The total number of GP appointments and telephone consultations have increased 7.5% over the past two years, according to research from The King’s Fund.

This has been driven by patients seeing their GP more often rather than an increase in the patient population, the study concluded.

It comes after official figures showed last month that the GP workforce has been decreasing over the same period.

GP leaders said that this new study is further evidence that GPs are ‘running just to stand still’.

The think-tank’s quarterly monitoring report used data from 202 practices using the SystmOne database from 2014/15 to 2016/17.

It found that the number of telephone consultations had increased by 24% over that time period, and the number of face-to-face appointments increased by 2.8% – totalling a 7.2% increase in overall patient contacts.

This was at a faster rate than the average increase in list size – 6.2% – suggesting that patients are increasing how often they use GP services.

The research comes as official figures from NHS Digital found that the number of GPs has fallen by 542 since NHS England released its GP Forward View in April last year and by 220 since September 2015.

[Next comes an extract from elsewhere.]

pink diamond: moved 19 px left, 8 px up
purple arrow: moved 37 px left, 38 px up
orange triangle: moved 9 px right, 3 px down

To meet the increasing demand, more nurses, health care assistants, pharmacists and allied health professionals were found to be employed in primary care between 2015 and 2016 – with a 2.8% increase in nurses and 9.4% increase in other healthcare staff, the King’s Fund found.

It said that this wasn’t completely representative as the practices in their sample were from more deprived areas.

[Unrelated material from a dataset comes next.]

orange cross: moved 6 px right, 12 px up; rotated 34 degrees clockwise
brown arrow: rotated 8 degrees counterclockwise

However, the authors concluded: ‘The share of activity by different staff groups hasn’t changed significantly in the past three years, with GPs undertaking around three-quarters of the contacts and nurses around a quarter.’

A study last year found that general practice is reaching ‘saturation point’, with patients seeing GPs more frequently and for longer despite decreasing GP numbers.

Dr Richard Vautrey, GPC deputy chair, said: ‘GPs are running faster and faster, almost to stand still and cope with the rising expectations and demand’, citing an increasing number of older patients with complex conditions having to consult their GP more often.

He added: ‘So a patient with diabetes may also have heart disease, may also have lung disease, and all of those conditions need management and now that workload is falling on GPs and their teams.

‘What practices are doing is working harder and harder within their existing resources and their resources are not flowing from secondary care into primary care in the way that the workload is.’

The King’s Fund surveyed 68 GPs and found that only 16% would describe their financial situation as good, with most responding to pressures by changing the skill mix of their team.